I grew up in the Caribbean and have seen how institutional and societal inequalities impact access to opportunities, including to quality education. Growing up, I developed a passion for supporting and amplifying the voices of vulnerable and marginalized communities and the issues they face. I believe that there is extraordinary innovation within communities and, when given the resources to adequately express it, they are some of the greatest architects of truly transformative solutions. This belief, in part, led me to the Luminos Fund.

COVID learning recovery is not a level playing field

Nearly two years into the global pandemic that saw the shuttering of schools everywhere, we are witnessing a gradual return to a sense of normalcy and a hopeful reimagining of a more resilient, flexible, and equitable education system. However, the COVID-19 pandemic underscored the problem of learning loss and its impact on individuals and societies. Even before the COVID-19 pandemic, many children were cut off from their education.

Andenet, eight years old, lives in the Bona District of rural Ethiopia. She is the youngest of five siblings. While Andenet’s mother, Aster, was able to save enough money to send two of her younger children to school, she couldn’t afford to send Andenet, too.

“It was difficult to send her to school because I couldn’t afford the cost of education materials for three children,” says Aster.

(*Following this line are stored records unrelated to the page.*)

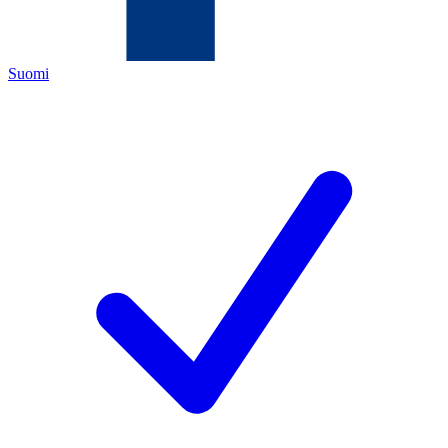
Suomi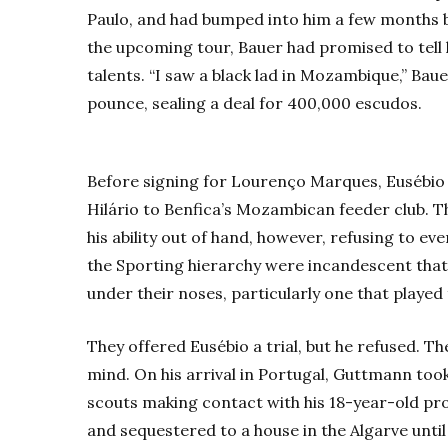
Paulo, and had bumped into him a few months b
the upcoming tour, Bauer had promised to tell
talents. “I saw a black lad in Mozambique,” Bau
pounce, sealing a deal for 400,000 escudos.
Before signing for Lourenço Marques, Eusébi
Hilário to Benfica’s Mozambican feeder club. 
his ability out of hand, however, refusing to ev
the Sporting hierarchy were incandescent that 
under their noses, particularly one that played 
They offered Eusébio a trial, but he refused. 
mind. On his arrival in Portugal, Guttmann too
scouts making contact with his 18-year-old pr
and sequestered to a house in the Algarve until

Around the world, millions of children face similar barriers to learning. Over 59 million primary-school-aged children were out of school before COVID-19 swept the globe; over half of whom live in Sub-Saharan Africa (UNESCO). In addition to financial constraints, children like Andenet are often kept out of school due to conflict, violence, cultural practices, gender, and distance, among other factors.

The pandemic has brought the critical challenge of barriers to learning to the forefront of global discourse: a challenge affecting marginalized communities long before stay-at-home mandates, national lockdowns, and global school closures. Today, UNESCO estimates that as many as 24 million additional children may not return to school following the pandemic. Traditional barriers to learning, coupled with the impacts of the pandemic, risks a lost generation of learners with lasting impacts on their futures, the future of their societies, and the world.

It has never been more urgent to build resilience within education systems: to equip them to not only cope in the face of crises like COVID-19, but also to think more expansively and innovatively about addressing the confluence of barriers hindering children’s journeys back to school.

Andenet and her mother Aster outdoors
Andenet and her mother Aster

Building resilience for children to learn

To build children’s resilience to learn, wherever they are and regardless of their socio-economic backgrounds, I believe we must address learning barriers at their root, incorporating affected communities in the development of lasting solutions. The barriers to education are unique to each context, and it is important to engage the people most affected in the search for solutions that are specific to their needs.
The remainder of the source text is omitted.